Did you always know you wanted to be a writer?
When I was three years old, I wrote what appeared to be words on the walls of my bedroom and I told my Mom they were my "pretties". She didn't quite appreciate it as much as I did. I've always been a very imaginative person, sometimes to a fault. It created quite a few distractions. I started writing violent horror stories in the 5th grade along with poetry. A lot of it was just angst ridden poems toward ex-girlfriends. I thought for a short time I was Jim Morrison and then J.D. Salinger, and then Jack Kerouac. All within the same summer. The summer I first went down on a girl, actually. I thought I had discovered the golden ticket to Heaven. I was still technically a virgin, but I went down on a girl and she said I should write about it afterwards. I wrote a long story about how it all went down and she was a lifeguard and it happened at a park around 5 in the morning before swim lessons and she peed in my mouth (she actually squirted little to my knowledge) and how much I loved it. Anyways, a few of her friends found it , and they wanted to try me out..so by the end of the summer I had made around 20 girls orgasm multiple times and started writing about my experiences.
What is one book you wish you had written?
The Catcher In The Rye...it is the most beautiful, awe inspiring book ever written in the English language and I love every word within."

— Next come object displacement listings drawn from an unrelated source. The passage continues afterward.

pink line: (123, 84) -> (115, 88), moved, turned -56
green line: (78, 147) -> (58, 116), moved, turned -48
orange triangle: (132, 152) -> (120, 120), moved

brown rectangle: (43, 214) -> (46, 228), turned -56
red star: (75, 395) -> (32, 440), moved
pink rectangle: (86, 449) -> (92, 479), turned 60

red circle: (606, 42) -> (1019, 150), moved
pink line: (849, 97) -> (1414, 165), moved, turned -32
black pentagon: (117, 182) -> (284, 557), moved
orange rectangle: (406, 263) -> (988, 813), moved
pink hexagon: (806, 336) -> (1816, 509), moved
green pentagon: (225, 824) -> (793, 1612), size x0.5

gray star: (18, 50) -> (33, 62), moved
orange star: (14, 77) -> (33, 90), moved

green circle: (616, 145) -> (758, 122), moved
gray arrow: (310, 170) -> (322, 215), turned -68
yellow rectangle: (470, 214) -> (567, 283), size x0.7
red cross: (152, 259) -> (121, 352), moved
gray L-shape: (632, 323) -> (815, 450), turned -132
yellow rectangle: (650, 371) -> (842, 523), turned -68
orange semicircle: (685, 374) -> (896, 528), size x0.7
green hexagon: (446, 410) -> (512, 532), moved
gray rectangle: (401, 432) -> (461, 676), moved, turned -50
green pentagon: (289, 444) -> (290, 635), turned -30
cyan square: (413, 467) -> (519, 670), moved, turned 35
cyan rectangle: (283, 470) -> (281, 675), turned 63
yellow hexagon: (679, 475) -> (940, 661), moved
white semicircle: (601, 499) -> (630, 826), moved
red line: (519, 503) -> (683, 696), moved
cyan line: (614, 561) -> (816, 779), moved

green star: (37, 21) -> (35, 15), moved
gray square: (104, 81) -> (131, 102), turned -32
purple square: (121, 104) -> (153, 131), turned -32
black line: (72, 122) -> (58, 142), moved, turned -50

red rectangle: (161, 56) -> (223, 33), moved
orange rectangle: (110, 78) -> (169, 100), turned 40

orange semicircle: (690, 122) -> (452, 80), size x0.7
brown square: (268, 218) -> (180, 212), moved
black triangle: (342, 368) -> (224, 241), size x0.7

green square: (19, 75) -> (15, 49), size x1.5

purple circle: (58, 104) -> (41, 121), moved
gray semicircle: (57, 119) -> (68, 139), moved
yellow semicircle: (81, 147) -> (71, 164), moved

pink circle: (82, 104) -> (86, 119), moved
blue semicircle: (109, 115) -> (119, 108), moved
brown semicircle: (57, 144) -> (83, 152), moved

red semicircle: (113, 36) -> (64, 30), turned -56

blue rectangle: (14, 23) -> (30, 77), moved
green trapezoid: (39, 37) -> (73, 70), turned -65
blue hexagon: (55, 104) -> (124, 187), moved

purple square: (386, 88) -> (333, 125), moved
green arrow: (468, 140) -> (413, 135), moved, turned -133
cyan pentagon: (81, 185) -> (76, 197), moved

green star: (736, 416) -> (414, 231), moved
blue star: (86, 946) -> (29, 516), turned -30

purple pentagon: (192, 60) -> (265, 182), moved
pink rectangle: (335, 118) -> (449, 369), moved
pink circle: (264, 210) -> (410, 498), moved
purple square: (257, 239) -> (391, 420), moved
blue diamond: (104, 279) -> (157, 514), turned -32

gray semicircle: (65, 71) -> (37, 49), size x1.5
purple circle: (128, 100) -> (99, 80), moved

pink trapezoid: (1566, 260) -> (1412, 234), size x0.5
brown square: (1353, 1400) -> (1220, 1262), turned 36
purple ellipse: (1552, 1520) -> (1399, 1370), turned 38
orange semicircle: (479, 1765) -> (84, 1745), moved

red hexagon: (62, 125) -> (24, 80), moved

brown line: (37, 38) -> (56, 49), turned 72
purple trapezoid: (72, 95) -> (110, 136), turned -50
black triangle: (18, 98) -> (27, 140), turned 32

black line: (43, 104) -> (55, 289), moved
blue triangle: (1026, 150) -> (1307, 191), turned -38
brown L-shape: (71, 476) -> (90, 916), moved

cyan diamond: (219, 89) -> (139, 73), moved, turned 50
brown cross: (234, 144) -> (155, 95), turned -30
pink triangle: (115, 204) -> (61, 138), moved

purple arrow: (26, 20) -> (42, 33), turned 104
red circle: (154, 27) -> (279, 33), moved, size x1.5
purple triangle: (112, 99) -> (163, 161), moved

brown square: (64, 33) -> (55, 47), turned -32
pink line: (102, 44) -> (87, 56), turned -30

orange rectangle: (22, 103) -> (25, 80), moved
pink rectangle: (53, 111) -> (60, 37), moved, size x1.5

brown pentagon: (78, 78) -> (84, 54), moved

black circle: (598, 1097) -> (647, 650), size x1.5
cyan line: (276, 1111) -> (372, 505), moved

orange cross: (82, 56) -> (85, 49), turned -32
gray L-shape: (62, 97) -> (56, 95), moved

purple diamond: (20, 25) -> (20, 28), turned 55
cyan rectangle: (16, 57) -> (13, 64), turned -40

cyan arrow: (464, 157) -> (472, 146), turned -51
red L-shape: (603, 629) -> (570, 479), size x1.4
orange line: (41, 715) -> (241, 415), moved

Amanda Rogers is the pen name for Caleb Dean, a 38 year-old father of six children. When not writing his passions through the eyes of Amanda, Caleb is busy working on his Master's of Business Administration as well as his Master's of Fine Arts. He also works full time as a manager of an industrial chemical plant. When does he find the time to write? Behind taking care of his wife and family, writing is his passion and he devotes as much time as he possibly can.